Assuming that plaintiff was legally entitled to rely upon the assessor's statement and did thereon rely in fixing the contract price, plaintiff could not, after discovery of the fraud, continue to perform acts in furtherance of the contract and accept the benefits thereof and at the same time subject the defendant to liability based upon its having been induced to enter into the contract through defendant's fraud. Plaintiff was required to take one of two positions — it could waive the fraud and insist upon performance by defendant or disaffirm its contract and recover its damages. ( Tanenbaum v. Federal Match Co., 189 N.Y. 75, 84; Merry Realty Co. v. Shamokin Hollis R.E. Co., 230 id. 316, 323; Hoffman v. Crittenden, 242 App. Div. 671, affg. 139 Misc. 325; Restatement of the Law of Contracts, § 484.) Plaintiff, not having disaffirmed but having waived the fraud, if fraud there were, was not entitled to recover additional compensation for services included within the contract and, therefore, defendant's motion to dismiss plaintiff's first cause of action should have been granted.

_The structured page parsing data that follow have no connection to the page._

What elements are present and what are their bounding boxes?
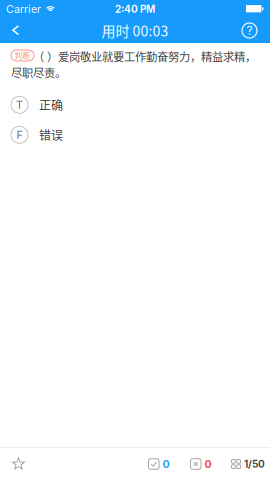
staticText: Carrier — [6, 2, 41, 15]
staticText: 用时 00:03 — [102, 20, 168, 41]
staticText: T — [16, 98, 23, 111]
button[interactable]: F — [0, 120, 270, 150]
button[interactable]: 1/50 — [226, 448, 266, 480]
button[interactable]: Help — [226, 18, 270, 43]
staticText: 0 — [204, 458, 212, 470]
staticText: F — [16, 128, 22, 141]
button[interactable]: Favorite — [0, 448, 37, 480]
staticText: 2:40 PM — [115, 3, 155, 15]
staticText: （ ）爱岗敬业就要工作勤奋努力，精益求精，尽职尽责。 — [11, 48, 256, 81]
button[interactable]: 0 — [142, 448, 176, 480]
button[interactable]: 0 — [184, 448, 218, 480]
button[interactable]: T — [0, 90, 270, 120]
button[interactable]: Back — [0, 18, 36, 43]
staticText: 1/50 — [244, 458, 265, 470]
staticText: 正确 — [39, 96, 63, 114]
staticText: 0 — [162, 458, 170, 470]
staticText: 判断 — [14, 50, 30, 61]
staticText: ? — [246, 23, 252, 38]
staticText: 错误 — [39, 126, 63, 144]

Plaintiff's second and third causes of action involve two special appraisals and reports alleged to have been furnished by plaintiff for defendant's use in tax certiorari proceedings brought by United Office Building and Carborundum Company against defendant. In the second cause of action the sum of $829.55 is demanded for the United Office Building report and in the third cause of action the sum of $1,984.45 is demanded for the Carborundum Company report.

It is not disputed by defendant that its city manager entered into an oral agreement with plaintiff whereby plaintiff was to make a more detailed appraisal of these two properties than was contemplated by the provisions of the contract for a general appraisal of the real estate properties within the city. Had plaintiff presented evidence sufficient to show that it actually performed additional services, it would have been entitled to recover reasonable compensation therefor, unless the value of the services exceeded the sum which, under the city charter (Laws of 1916, chap. 530, as amd.), the city manager might legally authorize to be expended without the approval of the city council; in this event, plaintiff's recovery might be limited by the provisions of the charter. ( McDonald v. Mayor, 68 N.Y. 23; Dickinson v. City of Poughkeepsie, 75 id. 65, 74; Bewley v. City of Lockport, 239 App. Div. 751. See, also, Vermeule v. City of Corning, 186 id. 206; affd. without opinion, 230 N.Y. 585, and Abells v. City of Syracuse, 7 App. Div. 501. )

The record, however, fails to disclose any evidence which would indicate that plaintiff had performed any services which were not included in the written contract. The record does disclose that plaintiff rendered bills for such services but there is no evidence tending to establish that the services for which the bills were rendered were ever, in fact, performed. The judgment, therefore, in plaintiff's favor on the second and third causes of action, should be reversed and a new trial of the issues granted. By reason of this conclusion, it becomes unnecessary to discuss the defense of inadequate appropriation; it may, however, be pointed out that this was an affirmative defense and that defendant offered no evidence in support thereof.

The judgment should be reversed on the law, with costs. The first cause of action alleged in the complaint should be dismissed, with costs, and a new trial granted in respect to the second and third causes of action.

All concur.


Judgment and order reversed on the law, with costs, and the first cause of action alleged in the complaint dismissed, with costs, and a new trial granted in respect to the second and third causes of action.